Professor Eric Dubois, pictured, is director of the IT for Innovative Services Department at the Luxembourg Institute for Science and Technology
Luxembourg is in the early stages of adopting a smart city approach, gathering electronic data to develop services which help authorities better manage assets and resources. The head of List innovative services department spoke to Delano on the sidelines of ICT Spring Europe.
Jessica Bauldry: How is List involved in embedding smart city concepts in Luxembourg?
Professor Dubois: List is a public establishment with the mission to innovate in terms of new products and services for the benefit of the private, public sectors and for citizens in general. Our mission is to transform scientific knowledge from research into the prototypes of new products and services and give added value for partners.
IT plays an important role in collecting data that circulates in a city, this data can be collected by humans exchanging information, we collect more and more through IoT [internet of things]. We collect data on buildings, the flow of vehicles on people, everything. The idea is to take this data and make a digital mirror of the town, or a “twin town” and use the data to develop new services.
The services here are closely linked with the governance of the town and they’re focused a lot on the citizen because they look at the quality of life of the citizen and their wellbeing in the town. We collect data, pull information and create services that make towns more efficient, help citizens and perhaps develop other services with a business vocation.
What concrete smart city projects is List working on?

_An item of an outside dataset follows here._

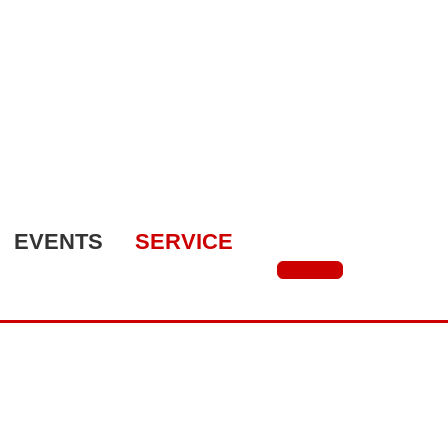
EVENTS
SERVICE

We’re working with Fondation Enovos, to find out how to make the best use of our energy resources like photovoltaic and biomass, for instance, where to locate photovoltaics to get the most out of them.
We’re coordinating a European project called H2020 European Success project in Luxembourg, which is linked to the logistics in towns linked to construction. It was noted that a big issue for congestion in towns was linked to construction and lorries passing back and forth. We worked with 4 towns in Europe, including Luxembourg where, while working with Tralux, we studied the impact of the roadworks on traffic and we tried to formulate recommendations, for instance by creating consolidation centres.
Another European project, Mobility Urban Values, is linked to car mobility and aims to encourage transport shifts for different circumstances, to get people to car share, go from car to bus, or train etc. The objective is to raise awareness and encourage people to change their behaviour. We’ve created a gameification with incentives around the concept so people are encouraged to participate and win. We’ve done 4 pilots, recently Dudelange commune has joined the pilot.
The last project, H2020 Crosscult, targets citizens or visitors of a town and aims to exploit the cultural wealth of a town in relation to its visitors using innovative ICT technologies. The idea is to recommend, match people based on their profiles, what do they recommend in terms of visits, walking in the town for example. Something we’ve added is to create a community around topics, for example if people like place d’Armes, they can exchange with other people who like it and exchange and add information to enrich the tool. In Luxembourg, Luxembourg City and Belval are pilot towns.
What challenges do you face in implementing smart city practices?
The challenges depend on the different services. When banks are the beneficiaries, the value is clearly established, the banks get value from this service. For smart cities it’s more complicated. The beneficiary is the community, the citizen. Therefore, we may have the IT infrastructure put in place to collect data, but a commerical partner then has to find a business model afterwards to determine things like who will pay for the service? Will it be the commune which subscribes to a set of services which citizens benefit from? Will private companies use it to commercialise services by including citizens? The business model and how it is managed is an important question.
What is a smart city?
“A smart sustainable city is an innovative city that uses information and communication technologies (ICTs) and other means to improve quality of life, efficiency of urban operations and services, and competitiveness, while ensuring that it meets the needs of present and future generations with respect to economic, social and environmental aspects.” From: ITU-T focus group on smart sustainable cities.